Generating test cases is one of the new areas where ChatGPT is gaining traction. It is a good thing as it allows software developers to quickly raise quality of their software.

This paper discusses the problem and challenges in finding failure-inducing test cases, the potential of using LLMs for software engineering tasks, and the limitations of ChatGPT in this context. It also provides insights into how the task of finding a failure-inducing test case can be facilitated if the program’s intention is known, and how ChatGPT’s weakness at recognizing nuances can be leveraged to infer a program’s intention.

The authors propose Differential Prompting as a new paradigm for finding failure-inducing test cases, which involves program intention inference, program generation, and differential testing. The evaluation of this technique on QuixBugs and Codeforces demonstrates its effectiveness, notably outperforming state-of-the-art baselines.

The contributions of the paper include the original study of ChatGPT’s effectiveness in finding failure-inducing test cases, the proposal of the Differential Prompting technique, and the evaluation of this technique on standard benchmarks.

The paper also acknowledges that Differential Prompting works best for simple programs and discusses its potential benefits in software engineering education.
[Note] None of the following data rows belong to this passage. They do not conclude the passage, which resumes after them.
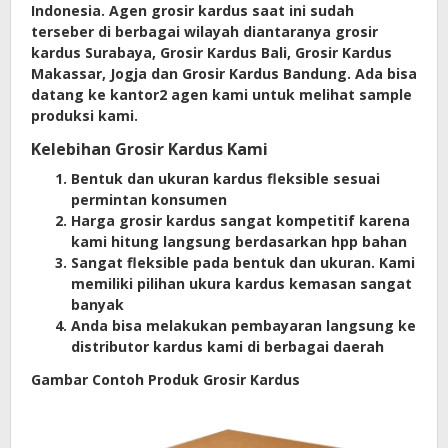
Indonesia. Agen grosir kardus saat ini sudah
terseber di berbagai wilayah diantaranya grosir
kardus Surabaya, Grosir Kardus Bali, Grosir Kardus
Makassar, Jogja dan Grosir Kardus Bandung. Ada bisa
datang ke kantor2 agen kami untuk melihat sample
produksi kami.
Kelebihan Grosir Kardus Kami
Bentuk dan ukuran kardus fleksible sesuai
permintan konsumen
Harga grosir kardus sangat kompetitif karena
kami hitung langsung berdasarkan hpp bahan
Sangat fleksible pada bentuk dan ukuran. Kami
memiliki pilihan ukura kardus kemasan sangat
banyak
Anda bisa melakukan pembayaran langsung ke
distributor kardus kami di berbagai daerah
Gambar Contoh Produk Grosir Kardus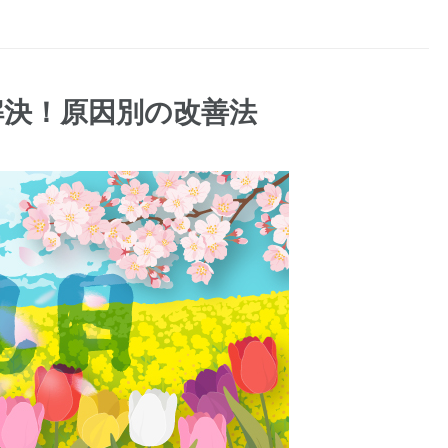
解決！原因別の改善法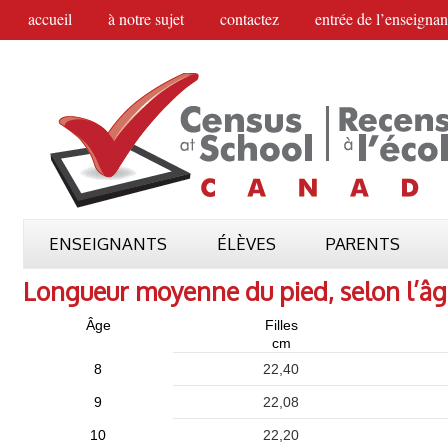
accueil
à notre sujet
contactez
entrée de l’enseignan
ENSEIGNANTS
ÉLÈVES
PARENTS
Longueur moyenne du pied, selon l’â
Âge
Filles
cm
8
22,40
9
22,08
10
22,20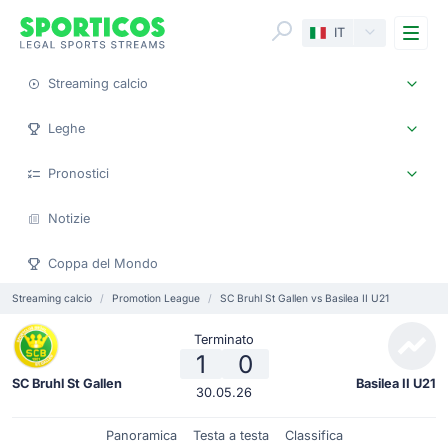
Me
IT
Streaming calcio
Leghe
Pronostici
Notizie
Coppa del Mondo
Streaming calcio
Promotion League
SC Bruhl St Gallen vs Basilea II U21
Terminato
1
0
SC Bruhl St Gallen
Basilea II U21
30.05.26
Panoramica
Testa a testa
Classifica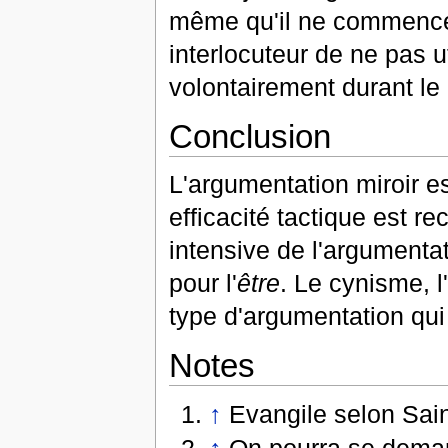
même qu'il ne commence,
interlocuteur de ne pas u
volontairement durant le
Conclusion
L'argumentation miroir e
efficacité tactique est re
intensive de l'argumenta
pour l'
être
. Le cynisme, l
type d'argumentation qui c
Notes
↑
Evangile selon Sain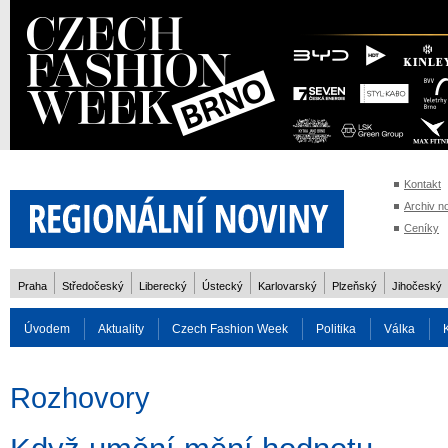
Kontakt
Archiv n
Ceníky
Praha
Středočeský
Liberecký
Ústecký
Karlovarský
Plzeňský
Jihočeský
Úvodem
Aktuality
Czech Fashion Week
Politika
Válka
Auto
Doprava
Zvířata
ZOH Soči 2014
Reality
Cestován
Rozhovory
Rozhovory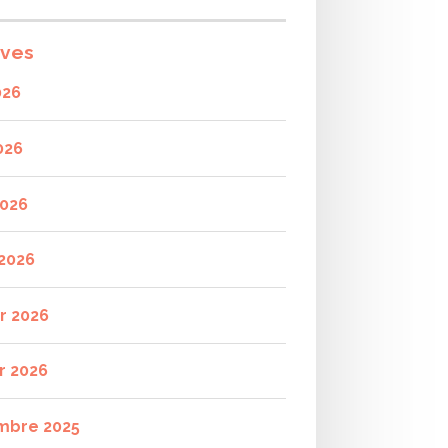
ives
026
026
2026
2026
er 2026
r 2026
mbre 2025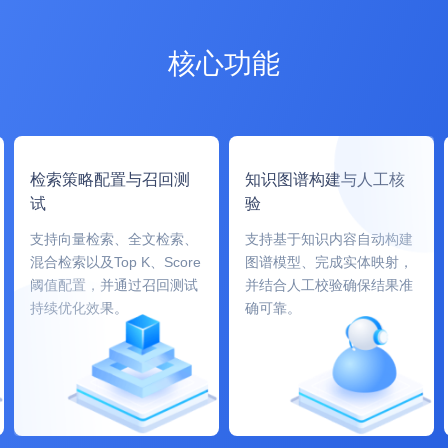
核心功能
检索策略配置与召回测
知识图谱构建与人工核
试
验
支持向量检索、全文检索、
支持基于知识内容自动构建
混合检索以及Top K、Score
图谱模型、完成实体映射，
阈值配置，并通过召回测试
并结合人工校验确保结果准
持续优化效果。
确可靠。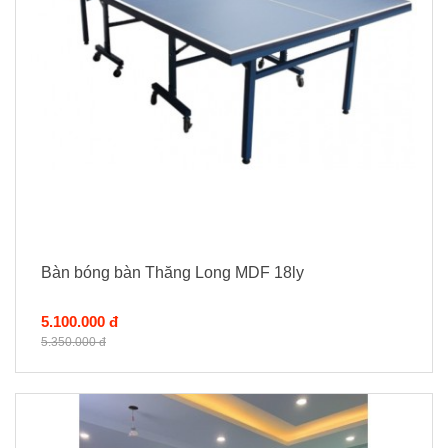
Bàn bóng bàn Thăng Long MDF 18ly
5.100.000 đ
5.350.000 đ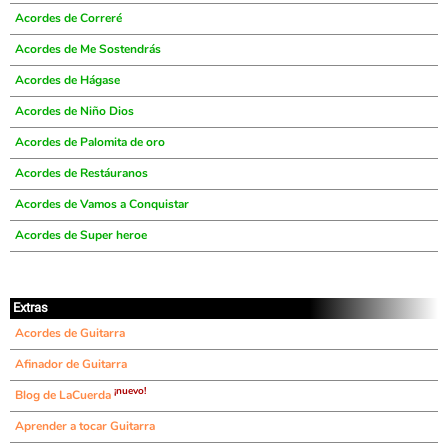
Acordes de Correré
Acordes de Me Sostendrás
Acordes de Hágase
Acordes de Niño Dios
Acordes de Palomita de oro
Acordes de Restáuranos
Acordes de Vamos a Conquistar
Acordes de Super heroe
Extras
Acordes de Guitarra
Afinador de Guitarra
¡nuevo!
Blog de LaCuerda
Aprender a tocar Guitarra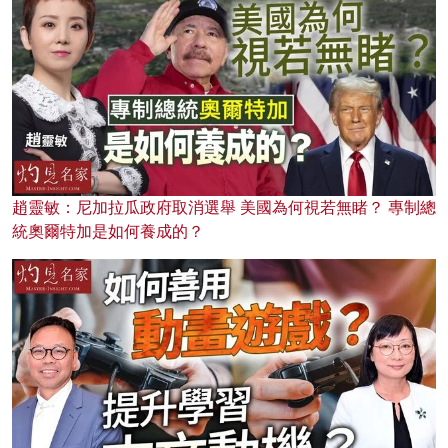
趙靈敏：尼加拉瓜政府取消選舉 美國為何視若無睹？ 專制總
統奧爾特加是如何養成的？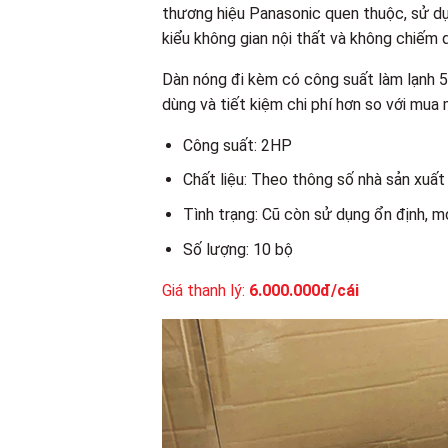
thương hiệu Panasonic quen thuộc, sử dụn
kiểu không gian nội thất và không chiếm q
Dàn nóng đi kèm có công suất làm lạnh 
dùng và tiết kiệm chi phí hơn so với mua 
Công suất: 2HP
Chất liệu: Theo thông số nhà sản xuất
Tình trạng: Cũ còn sử dụng ổn định, m
Số lượng: 10 bộ
Giá thanh lý:
6.000.000đ/cái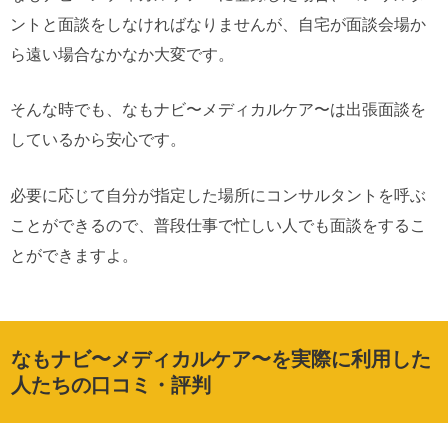
ントと面談をしなければなりませんが、自宅が面談会場か
ら遠い場合なかなか大変です。
そんな時でも、なもナビ〜メディカルケア〜は出張面談を
しているから安心です。
必要に応じて自分が指定した場所にコンサルタントを呼ぶ
ことができるので、普段仕事で忙しい人でも面談をするこ
とができますよ。
なもナビ〜メディカルケア〜を実際に利用した
人たちの口コミ・評判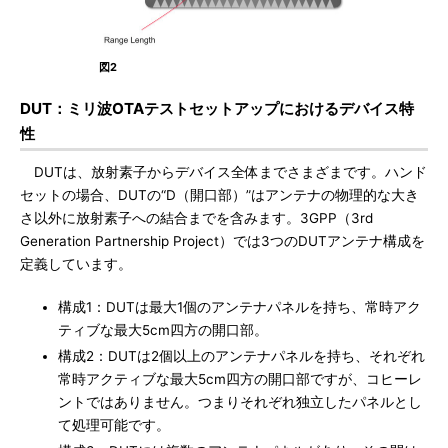
図2
DUT：ミリ波OTAテストセットアップにおけるデバイス特
性
DUTは、放射素子からデバイス全体までさまざまです。ハンド
セットの場合、DUTの“D（開口部）”はアンテナの物理的な大き
さ以外に放射素子への結合までを含みます。3GPP（3rd
Generation Partnership Project）では3つのDUTアンテナ構成を
定義しています。
構成1：DUTは最大1個のアンテナパネルを持ち、常時アク
ティブな最大5cm四方の開口部。
構成2：DUTは2個以上のアンテナパネルを持ち、それぞれ
常時アクティブな最大5cm四方の開口部ですが、コヒーレ
ントではありません。つまりそれぞれ独立したパネルとし
て処理可能です。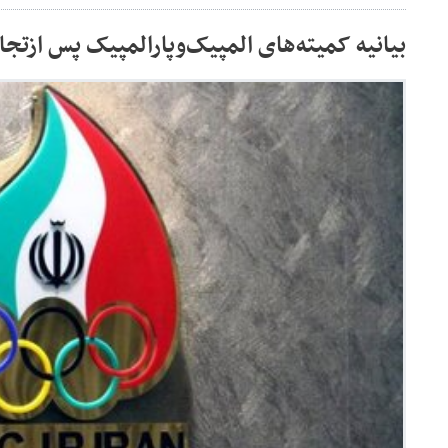
بیانیه کمیته‌های المپیک‌وپارالمپیک پس ازتج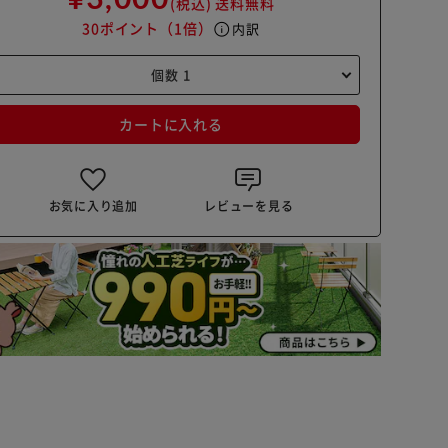
(税込)
送料無料
30ポイント
（1倍）
info
内訳
カートに入れる
お気に入り追加
レビューを見る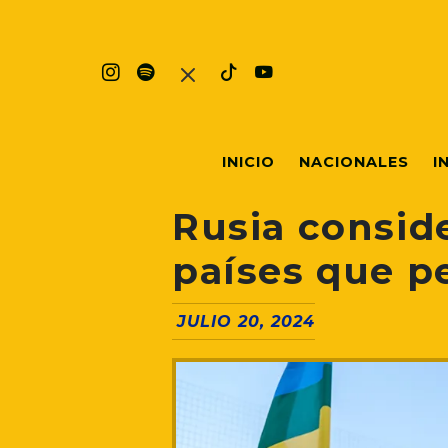
INICIO
NACIONALES
I
Rusia consid
países que p
JULIO 20, 2024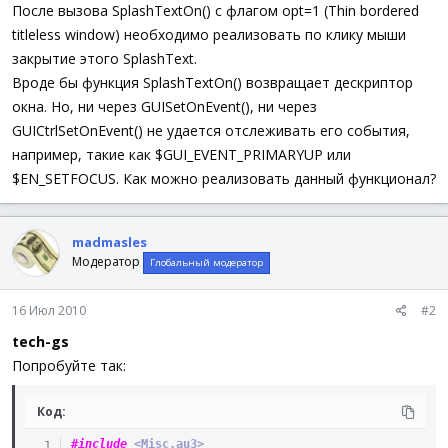
а
После вызова SplashTextOn() с флагом opt=1 (Thin bordered
titleless window) необходимо реализовать по клику мыши
закрытие этого SplashText.
Вроде бы функция SplashTextOn() возвращает дескриптор
окна. Но, ни через GUISetOnEvent(), ни через
GUICtrlSetOnEvent() не удается отслеживать его события,
например, такие как $GUI_EVENT_PRIMARYUP или
$EN_SETFOCUS. Как можно реализовать данный функционал?
madmasles
Модератор
Глобальный модератор
16 Июл 2010
#2
tech-gs
Попробуйте так:
Код:
#include
 <Misc.au3>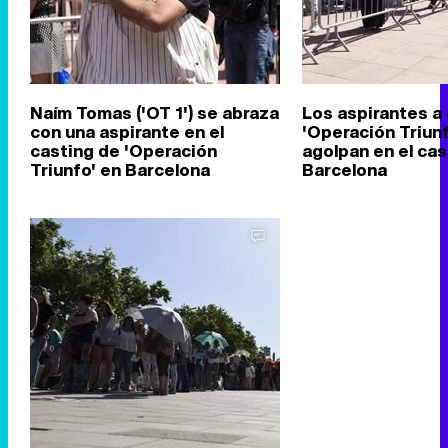
Naím Tomas ('OT 1') se abraza
Los aspirantes a 
con una aspirante en el
'Operación Triunf
casting de 'Operación
agolpan en el cas
Triunfo' en Barcelona
Barcelona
Preliminaries and methodology are provided to illustrate the task of finding failure-inducing test cases and the workflow of Differential Prompting.

The authors conclude with the promising application scenarios of Differential Prompting, suggesting that while it is currently best for simple programs, it is a step towards finding failure-inducing test cases for larger software. They also highlight its benefits for software engineering education.